I am trying to prove the $(\ell^2)^{\ast}$ is isometrically isomorphic to $\ell^2.$ For this I considered a linear map $\phi : \ell^2 \longrightarrow (\ell^2)^{\ast}$ defined by $\phi (x) = \widehat {x},$ where $\widehat {x} (y) = \left \langle x, y \right \rangle.$ I have shown that $\phi$ is a linear isometry. So the only thing which is left to show is that the map is surjective. For that I note that if $x = \sum\limits_{n \geq 1} x_n e_n \in \ell^2$ then for $\tau \in V^{\ast}$ we have $\tau (x) = \sum\limits_{n \geq 1} x_n \tau (e_n).$ Now we define a sequence $y$ by $y_n = \overline {\tau (e_n)}.$ If we can show that $y \in \ell^2$ then we have $\tau = \widehat {y} = \phi (y)$ and hence the surjection of $\phi$ follows. This leads me to ask the following question $:$

Given $T \in (\ell^2)^{\ast}$ is it always true that the sequence $\{T(e_n)\}_{n \geq 1}$ is square summable i.e. $\sum\limits_{n \geq 1} | T (e_n)|^2 \lt \infty\ $? If so, how do I prove it?

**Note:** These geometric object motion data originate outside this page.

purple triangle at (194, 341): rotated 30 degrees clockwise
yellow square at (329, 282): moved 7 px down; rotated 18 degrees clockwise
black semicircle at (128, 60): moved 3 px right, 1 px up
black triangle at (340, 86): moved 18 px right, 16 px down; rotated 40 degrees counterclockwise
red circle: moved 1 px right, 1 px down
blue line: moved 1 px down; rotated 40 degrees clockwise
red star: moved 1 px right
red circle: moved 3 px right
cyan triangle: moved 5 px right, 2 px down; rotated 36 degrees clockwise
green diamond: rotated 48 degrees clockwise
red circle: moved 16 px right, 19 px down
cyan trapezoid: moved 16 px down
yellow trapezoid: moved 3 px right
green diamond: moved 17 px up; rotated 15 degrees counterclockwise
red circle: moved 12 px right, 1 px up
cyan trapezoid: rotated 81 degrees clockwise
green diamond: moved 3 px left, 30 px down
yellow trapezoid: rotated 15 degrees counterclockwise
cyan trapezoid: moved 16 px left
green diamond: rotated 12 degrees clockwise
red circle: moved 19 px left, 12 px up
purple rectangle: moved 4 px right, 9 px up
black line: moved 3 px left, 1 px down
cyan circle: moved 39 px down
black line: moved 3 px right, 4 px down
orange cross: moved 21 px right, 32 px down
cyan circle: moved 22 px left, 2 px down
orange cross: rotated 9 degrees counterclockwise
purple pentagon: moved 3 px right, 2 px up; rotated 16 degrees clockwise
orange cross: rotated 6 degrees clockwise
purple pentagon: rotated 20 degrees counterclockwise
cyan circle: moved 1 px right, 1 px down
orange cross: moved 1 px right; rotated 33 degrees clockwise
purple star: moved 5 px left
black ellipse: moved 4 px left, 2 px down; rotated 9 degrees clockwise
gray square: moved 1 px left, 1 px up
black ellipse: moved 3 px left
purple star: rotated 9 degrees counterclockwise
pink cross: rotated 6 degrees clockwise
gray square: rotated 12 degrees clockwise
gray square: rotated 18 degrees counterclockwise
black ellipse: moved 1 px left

Any help in this regard would be warmly appreciated. Thanks for your time.

Answer 1

Let $x_n=\overline {Te_n}$ for $n \leq N$ and $0$ for $n>N$. Then $\tau(x_n)=\sum\limits_{k=1}^{N}|Te_n))|^{2}$. Since $\tau$ is a bounded linear functional we get $\sum\limits_{k=1}^{N}|Te_n|^{2} \leq \|\tau\| \|(x_n)\|\leq \|\tau\| \sqrt {\sum\limits_{k=1}^{N}|Te_n)|^{2}}$. Can you finish?